Of course not naming a parameter is legal when just declaring the function, but it's also legal in the implementation. This last apparently strange version is useful when the function needs to declare the parameter to have a specific fixed signature, but the parameter is not needed.
This may happen for example for a method in a derived class, for a callback function or for a template parameter.
Not giving the parameter a name makes clear that the parameter is not needed and its value will not be used. Some compilers if you instead name a parameter and then simply don't use it will emit a warning that possibly there is a problem with the function body.
Just wanted to mention a specific (unusual but interesting) usecase - the "passkey idiom".

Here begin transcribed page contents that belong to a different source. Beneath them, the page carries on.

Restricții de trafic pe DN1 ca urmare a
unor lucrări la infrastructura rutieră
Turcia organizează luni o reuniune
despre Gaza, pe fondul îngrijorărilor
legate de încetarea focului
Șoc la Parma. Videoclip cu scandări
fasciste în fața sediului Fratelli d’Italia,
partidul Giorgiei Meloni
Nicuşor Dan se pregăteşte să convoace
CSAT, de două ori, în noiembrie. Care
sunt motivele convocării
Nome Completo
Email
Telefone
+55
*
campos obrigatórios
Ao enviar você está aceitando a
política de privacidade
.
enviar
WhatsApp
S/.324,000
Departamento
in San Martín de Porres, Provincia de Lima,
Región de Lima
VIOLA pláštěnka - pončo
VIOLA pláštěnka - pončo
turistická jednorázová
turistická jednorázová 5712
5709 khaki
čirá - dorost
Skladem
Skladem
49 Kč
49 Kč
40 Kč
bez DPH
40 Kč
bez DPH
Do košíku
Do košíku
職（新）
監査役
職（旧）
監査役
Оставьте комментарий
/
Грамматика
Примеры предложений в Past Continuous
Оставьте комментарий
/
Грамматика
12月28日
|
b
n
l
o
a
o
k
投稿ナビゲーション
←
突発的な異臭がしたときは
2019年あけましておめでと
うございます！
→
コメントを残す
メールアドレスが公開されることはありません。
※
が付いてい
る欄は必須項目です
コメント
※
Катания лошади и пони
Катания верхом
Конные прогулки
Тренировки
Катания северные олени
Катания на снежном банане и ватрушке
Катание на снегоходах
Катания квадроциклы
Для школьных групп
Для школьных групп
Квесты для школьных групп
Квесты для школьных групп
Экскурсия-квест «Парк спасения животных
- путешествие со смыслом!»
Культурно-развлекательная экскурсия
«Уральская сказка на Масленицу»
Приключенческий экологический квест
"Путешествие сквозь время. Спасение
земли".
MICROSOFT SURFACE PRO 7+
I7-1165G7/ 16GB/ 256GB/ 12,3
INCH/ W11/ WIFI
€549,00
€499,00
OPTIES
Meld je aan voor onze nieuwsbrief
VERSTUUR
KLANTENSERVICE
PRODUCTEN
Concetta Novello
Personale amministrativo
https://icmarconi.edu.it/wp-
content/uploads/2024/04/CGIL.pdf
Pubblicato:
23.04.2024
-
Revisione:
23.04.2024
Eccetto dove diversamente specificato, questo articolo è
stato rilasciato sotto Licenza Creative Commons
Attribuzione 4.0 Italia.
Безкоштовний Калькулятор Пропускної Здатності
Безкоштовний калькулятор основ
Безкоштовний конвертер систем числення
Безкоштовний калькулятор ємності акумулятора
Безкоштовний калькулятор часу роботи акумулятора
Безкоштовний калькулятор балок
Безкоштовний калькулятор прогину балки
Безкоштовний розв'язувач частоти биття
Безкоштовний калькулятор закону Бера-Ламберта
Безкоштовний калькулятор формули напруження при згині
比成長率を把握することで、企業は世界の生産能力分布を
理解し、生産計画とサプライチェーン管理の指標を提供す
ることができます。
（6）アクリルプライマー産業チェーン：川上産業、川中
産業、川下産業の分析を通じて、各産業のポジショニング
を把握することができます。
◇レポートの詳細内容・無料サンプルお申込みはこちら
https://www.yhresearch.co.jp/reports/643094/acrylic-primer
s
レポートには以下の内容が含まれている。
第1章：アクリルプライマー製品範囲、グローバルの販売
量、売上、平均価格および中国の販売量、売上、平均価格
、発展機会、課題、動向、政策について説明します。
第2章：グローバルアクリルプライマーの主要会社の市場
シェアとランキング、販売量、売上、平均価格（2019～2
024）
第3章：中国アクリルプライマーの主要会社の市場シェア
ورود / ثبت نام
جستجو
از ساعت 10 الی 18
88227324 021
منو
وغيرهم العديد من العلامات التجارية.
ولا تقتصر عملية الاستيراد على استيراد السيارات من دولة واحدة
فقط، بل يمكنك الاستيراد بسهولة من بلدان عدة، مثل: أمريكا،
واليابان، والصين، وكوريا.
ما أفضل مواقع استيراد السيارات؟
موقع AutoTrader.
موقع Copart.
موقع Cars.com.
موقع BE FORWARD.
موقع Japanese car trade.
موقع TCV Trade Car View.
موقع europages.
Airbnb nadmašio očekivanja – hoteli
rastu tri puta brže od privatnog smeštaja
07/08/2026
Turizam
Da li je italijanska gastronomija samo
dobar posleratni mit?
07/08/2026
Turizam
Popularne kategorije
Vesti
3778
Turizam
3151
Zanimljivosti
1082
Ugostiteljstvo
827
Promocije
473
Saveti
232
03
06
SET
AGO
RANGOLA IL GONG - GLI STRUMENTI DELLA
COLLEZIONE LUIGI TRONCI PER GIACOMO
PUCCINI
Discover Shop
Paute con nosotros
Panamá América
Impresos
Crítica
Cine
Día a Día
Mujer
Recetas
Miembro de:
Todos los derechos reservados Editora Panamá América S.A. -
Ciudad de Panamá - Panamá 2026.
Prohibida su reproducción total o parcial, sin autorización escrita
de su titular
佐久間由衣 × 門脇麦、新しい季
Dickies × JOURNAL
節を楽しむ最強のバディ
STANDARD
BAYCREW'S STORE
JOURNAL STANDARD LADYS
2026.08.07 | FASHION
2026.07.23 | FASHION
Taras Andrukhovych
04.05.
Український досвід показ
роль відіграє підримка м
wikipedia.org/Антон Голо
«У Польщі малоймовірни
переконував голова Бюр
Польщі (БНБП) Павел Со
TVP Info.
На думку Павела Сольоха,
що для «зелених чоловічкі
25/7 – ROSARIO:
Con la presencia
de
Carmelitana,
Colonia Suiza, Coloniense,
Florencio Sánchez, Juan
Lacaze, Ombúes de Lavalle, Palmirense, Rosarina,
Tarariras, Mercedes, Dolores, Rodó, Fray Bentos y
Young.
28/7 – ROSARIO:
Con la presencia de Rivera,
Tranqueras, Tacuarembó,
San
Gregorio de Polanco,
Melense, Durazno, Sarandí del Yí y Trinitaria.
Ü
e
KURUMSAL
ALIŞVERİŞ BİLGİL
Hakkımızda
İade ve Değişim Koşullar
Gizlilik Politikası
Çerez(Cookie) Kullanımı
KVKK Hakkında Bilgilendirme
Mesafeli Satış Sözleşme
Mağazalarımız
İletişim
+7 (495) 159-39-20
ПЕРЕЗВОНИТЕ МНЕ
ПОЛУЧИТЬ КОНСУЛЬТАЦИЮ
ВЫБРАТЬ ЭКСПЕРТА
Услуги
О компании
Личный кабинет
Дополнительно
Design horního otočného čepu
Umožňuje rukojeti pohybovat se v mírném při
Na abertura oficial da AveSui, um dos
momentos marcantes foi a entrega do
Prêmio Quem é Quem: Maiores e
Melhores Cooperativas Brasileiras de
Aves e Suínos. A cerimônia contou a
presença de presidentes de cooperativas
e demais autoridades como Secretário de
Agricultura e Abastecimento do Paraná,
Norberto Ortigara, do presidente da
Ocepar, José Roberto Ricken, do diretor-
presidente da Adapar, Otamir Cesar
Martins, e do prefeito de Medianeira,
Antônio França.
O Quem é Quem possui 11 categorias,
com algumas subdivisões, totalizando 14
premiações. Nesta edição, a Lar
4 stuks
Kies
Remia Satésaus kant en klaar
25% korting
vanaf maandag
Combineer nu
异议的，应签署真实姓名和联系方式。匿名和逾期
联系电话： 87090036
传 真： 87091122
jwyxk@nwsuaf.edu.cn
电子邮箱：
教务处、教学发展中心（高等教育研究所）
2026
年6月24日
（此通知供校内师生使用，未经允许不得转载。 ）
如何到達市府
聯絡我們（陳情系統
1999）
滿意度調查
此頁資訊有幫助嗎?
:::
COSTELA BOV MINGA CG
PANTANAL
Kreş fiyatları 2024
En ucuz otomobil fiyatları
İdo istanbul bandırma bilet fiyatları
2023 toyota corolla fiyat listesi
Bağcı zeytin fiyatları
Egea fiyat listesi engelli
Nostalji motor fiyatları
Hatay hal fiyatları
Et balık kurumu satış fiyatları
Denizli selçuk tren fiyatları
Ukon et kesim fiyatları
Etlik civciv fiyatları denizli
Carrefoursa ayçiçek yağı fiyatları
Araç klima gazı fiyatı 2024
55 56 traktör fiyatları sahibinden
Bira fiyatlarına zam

It uses a "dummy" parameter of a type, constructor of which is accessible only to its friends. Its purpose is only to check, whether the caller has access to this constructor. So it needs no name as it is not used in the function, only the compiler uses it.
It's used like this:
class Friendly; // Just a forward declaration
class Key {
private:
Key() {}
friend class Friendly;
};
class Safe() {
public:
static int locked(Key, int i) {
// Do something with `i`,
// but the key is never used.
return i;
}
private:
static void inaccessible() {}
};
class Friendly {
public:
void foo() {
int i = Safe::locked(Key(), 1); // OK
int j = Safe::locked({}, 2); // OK, sice C++11
}
void bar() {
Safe::inaccessible(); // Not OK, its inaccessible
}
};
int i = Safe::locked(3); // Not OK, wrong parameters
int j = Safe::locked(Key(), 4); // Not OK, `Key` constructor is inaccessible
int k = Safe::locked({}, 5); // Not OK, `{}` means `Key()` implicitly
I just want to add that there is sometimes a difference whether you name a parameter or not. For example, the compiler treats a named rvalue reference as an lvalue and an unnamed rvalue reference as an rvalue.
// named-reference.cpp
// Compile with: /EHsc
#include <iostream>
using namespace std;
// A class that contains a memory resource.
class MemoryBlock
{
// TODO: Add resources for the class here.
};
void g(const MemoryBlock&)
{
cout << "In g(const MemoryBlock&)." << endl;
}
void g(MemoryBlock&&)
{
cout << "In g(MemoryBlock&&)." << endl;
}
MemoryBlock&& f(MemoryBlock&& block)
{
g(block);
return block;
}
int main()
{
g(f(MemoryBlock()));
}
This example produces the following output:
In g(const MemoryBlock&).
In g(MemoryBlock&&).
In this example, the main function passes an rvalue to f. The body of f treats its named parameter as an lvalue. The call from f to g binds the parameter to an lvalue reference (the first overloaded version of g).